そういって兄の執務室にやってきた彼女は初夜を放り出された女性の気弱な姿ではなく、寧ろ堂々としていた。


なんて強い人なんだと、俺は思った。


契約を結び、領地の書面を引継ぎもなく渡されても




『それが全て領地に関しての事でしたらお引き受けしましょう』




と強気な姿勢を見せる彼女。




そして彼女の周りにいる精霊は俺を見てグッと拳を握り笑みを見せた。


まるで俺に助けにきたよ、と、もう大丈夫だからね、とでも言っているかのようだった。


といってもそれが正しいのかわからない。精霊は何故か喋らなかったからだ。


ただ、俺が精霊を見てそう感じただけ。




「お前これからはここに来なくていいぞ」




彼女の部屋に書類を運び入れた俺は兄の執務室へと戻ると早々に言われた。


兄は爪を磨きながら、なんてことなく告げる。




「飽きたのだろう。もう誰も“遊ばなくなった”からな。


そうなったらお前が僕の傍にいる理由なんてないだろ」




「………」




「というか僕もお前の顔を見るのが嫌なんだ。


いや、正確にはお前を、だな。その甲冑から覗く目だって、まるで血のように醜い。


そうだ!お前これからあの女のところにいって、あの女を監視しろよ!


で、なにか下手をしたら僕に報告しろ!それを理由に離婚できるからな!」




ハハハと高笑いをあげる兄に俺は歯を食いしばった。


怒りでどうかなりそうだったのだ。




あの日兄が俺に手を差し伸べたのは、両親に俺の事を伝える為ではなく、ただの遊びの駒として使いたかったからだとわかったからだ。


何故この男を信じたのだろう。


何故俺は我慢してきたのだろう。


おかしいと思った時に声を上げればよかった。


母と父から心配されても、大丈夫だと答えずに助けを求めたら…




(いや、それはダメだ。父さんがいくら貴族と繋がっていても平民なんだ。


迷惑をかけてしまうのは変わりない)




だが、あの日。


手を差し伸べられた時に兄の本性に気付いて断っていたら、俺は今頃父の後を継ぐために必死に商人になる為の教育を受けていただろう。




だけど結局選択したのは自分自身。


血の繋がった親と顔を会わせてみたいと、受け入れられる可能性なんてゼロに近いのに、そんな甘えた考えをしてしまった自分が悪いのだと、考え直す。

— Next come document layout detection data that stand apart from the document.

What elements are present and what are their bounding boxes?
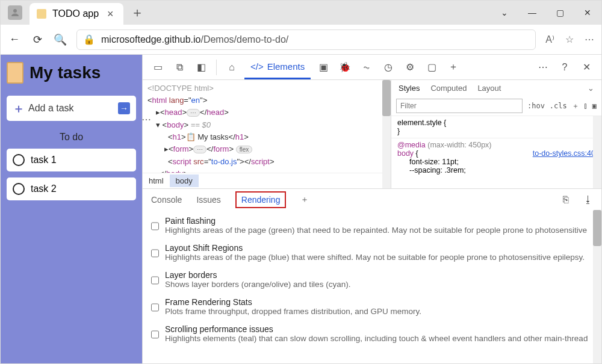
drawer-download-icon[interactable]: ⭳ [583, 194, 593, 205]
drawer-tool-icon[interactable]: ⎘ [563, 194, 569, 205]
application-icon[interactable]: ▢ [423, 58, 441, 76]
hov-toggle[interactable]: :hov [527, 102, 545, 110]
computed-icon[interactable]: ⫿ [584, 102, 588, 110]
style-rule[interactable]: element.style { } [391, 116, 601, 138]
help-icon[interactable]: ? [556, 58, 574, 76]
styles-pane: Styles Computed Layout ⌄ :hov .cls ＋ ⫿ ▣… [391, 80, 601, 188]
dom-tree[interactable]: ⋯ <!DOCTYPE html> <html lang="en"> ▸<hea… [143, 80, 391, 188]
checkbox[interactable] [151, 299, 159, 316]
tab-styles[interactable]: Styles [399, 84, 420, 93]
cls-toggle[interactable]: .cls [550, 102, 567, 110]
scrollbar[interactable] [593, 210, 601, 364]
stylesheet-link[interactable]: to-do-styles.css:40 [533, 149, 595, 158]
more-icon[interactable]: ⋯ [534, 58, 552, 76]
read-aloud-icon[interactable]: A⁾ [545, 34, 554, 45]
dom-line: <!DOCTYPE html> [147, 82, 386, 94]
device-icon[interactable]: ⧉ [170, 58, 188, 76]
tab-layout[interactable]: Layout [477, 84, 501, 93]
back-button[interactable]: ← [8, 33, 21, 46]
rendering-option: Scrolling performance issuesHighlights e… [151, 324, 593, 343]
close-tab-icon[interactable]: × [105, 8, 116, 20]
submit-arrow-icon[interactable]: → [118, 102, 130, 114]
favorite-icon[interactable]: ☆ [565, 34, 574, 45]
refresh-button[interactable]: ⟳ [31, 33, 44, 46]
search-icon[interactable]: 🔍 [54, 33, 67, 46]
address-bar: ← ⟳ 🔍 🔒 microsoftedge.github.io/Demos/de… [1, 25, 601, 55]
todo-section-label: To do [7, 132, 136, 143]
tab-favicon [37, 9, 46, 19]
checkbox[interactable] [151, 218, 159, 235]
svg-point-0 [13, 9, 17, 13]
checkbox[interactable] [151, 245, 159, 262]
menu-icon[interactable]: ⋯ [585, 34, 594, 45]
console-icon[interactable]: ▣ [314, 58, 332, 76]
tab-console[interactable]: Console [151, 195, 182, 205]
browser-tab[interactable]: TODO app × [29, 3, 123, 25]
performance-icon[interactable]: ◷ [379, 58, 397, 76]
rendering-panel: Paint flashingHighlights areas of the pa… [143, 210, 601, 364]
new-tab-button[interactable]: ＋ [123, 4, 151, 22]
close-devtools-icon[interactable]: ✕ [577, 58, 595, 76]
close-window-button[interactable]: ✕ [574, 1, 601, 25]
page-title: My tasks [29, 63, 101, 82]
window-titlebar: TODO app × ＋ ⌄ — ▢ ✕ [1, 1, 601, 25]
crumb-html[interactable]: html [143, 174, 170, 187]
tab-elements[interactable]: </> Elements [244, 55, 311, 79]
maximize-button[interactable]: ▢ [546, 1, 574, 25]
checkbox[interactable] [151, 272, 159, 289]
task-item[interactable]: task 1 [7, 149, 136, 171]
network-icon[interactable]: ⏦ [358, 58, 376, 76]
scrollbar[interactable] [593, 116, 601, 188]
style-rule[interactable]: @media (max-width: 450px) body { to-do-s… [391, 138, 601, 177]
profile-avatar[interactable] [8, 5, 22, 20]
crumb-body[interactable]: body [170, 174, 199, 187]
inspect-icon[interactable]: ▭ [149, 58, 167, 76]
memory-icon[interactable]: ⚙ [401, 58, 419, 76]
tab-title: TODO app [52, 8, 99, 19]
rendering-option: Layer bordersShows layer borders (orange… [151, 270, 593, 289]
tab-issues[interactable]: Issues [196, 195, 220, 205]
devtools-toolbar: ▭ ⧉ ◧ ⌂ </> Elements ▣ 🐞 ⏦ ◷ ⚙ ▢ ＋ ⋯ ? ✕ [143, 55, 601, 80]
rendering-option: Layout Shift RegionsHighlights areas of … [151, 243, 593, 262]
rendered-page: My tasks ＋Add a task → To do task 1 task… [1, 55, 142, 364]
lock-icon: 🔒 [83, 34, 95, 45]
minimize-button[interactable]: — [518, 1, 546, 25]
checkbox-icon[interactable] [13, 154, 25, 166]
add-task-placeholder: Add a task [28, 103, 74, 114]
task-label: task 2 [31, 184, 57, 194]
home-icon[interactable]: ⌂ [223, 58, 241, 76]
url-path: /Demos/demo-to-do/ [200, 34, 288, 45]
chevron-down-icon[interactable]: ⌄ [588, 84, 594, 93]
tab-computed[interactable]: Computed [430, 84, 467, 93]
rendering-option: Frame Rendering StatsPlots frame through… [151, 297, 593, 316]
scrollbar[interactable] [382, 80, 391, 188]
bug-icon[interactable]: 🐞 [336, 58, 354, 76]
elements-label: Elements [267, 61, 305, 72]
devtools-panel: ▭ ⧉ ◧ ⌂ </> Elements ▣ 🐞 ⏦ ◷ ⚙ ▢ ＋ ⋯ ? ✕… [142, 55, 601, 364]
checkbox[interactable] [151, 326, 159, 343]
dock-icon[interactable]: ◧ [192, 58, 210, 76]
filter-input[interactable] [396, 99, 523, 113]
rendering-option: Paint flashingHighlights areas of the pa… [151, 216, 593, 235]
clipboard-icon [7, 62, 23, 84]
chevron-down-icon[interactable]: ⌄ [491, 1, 518, 25]
url-field[interactable]: 🔒 microsoftedge.github.io/Demos/demo-to-… [76, 29, 536, 50]
add-task-input[interactable]: ＋Add a task → [7, 96, 136, 121]
tab-rendering[interactable]: Rendering [235, 191, 287, 208]
code-icon: </> [250, 61, 264, 72]
new-style-icon[interactable]: ＋ [572, 101, 579, 111]
more-tabs-icon[interactable]: ＋ [444, 58, 462, 76]
url-host: microsoftedge.github.io [101, 34, 200, 45]
ellipsis-icon[interactable]: ⋯ [143, 114, 151, 125]
task-item[interactable]: task 2 [7, 177, 136, 200]
toggle-icon[interactable]: ▣ [592, 102, 597, 110]
add-drawer-tab-icon[interactable]: ＋ [300, 194, 309, 205]
task-label: task 1 [31, 155, 57, 165]
plus-icon: ＋ [13, 100, 25, 117]
drawer-tabs: Console Issues Rendering ＋ ⎘ ⭳ [143, 188, 601, 210]
checkbox-icon[interactable] [13, 183, 25, 195]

そして俺は兄の部屋を出て、彼女の、兄の妻である奥様の元に向かった。




兄にいわれたからではない。


俺が自分で、兄ではなく彼女の傍にいたいとそう思ったから。




だから決して、彼女の情報をあいつにいうことはしない。







奥様の部屋は戦場だった。


当主の部屋から運び出した書類を執務席として用意した机だけではなく、ソファとあわせているテーブルいっぱいに広げ、メイド達の手を借りながら優先順位を定めて計画書を書き上げる。


それなのに、正妻という立場だからなのか、屋敷についての質問をする執事たちにも的確に指示する奥様は、優秀で有望。


加えて余裕などどこにあるのか、いやないはずなのに、決して態度に出すこともせず冷静に、そして笑みを浮かべて接する奥様に皆信頼をおいた。




(奥様が侯爵家にやってきてから、誰も当主の元に来なかった理由がわかるな)




最終判断として当主である兄のもとに承認を貰いにくる以外、ほとんど意見を求めにやってこなかったのだ。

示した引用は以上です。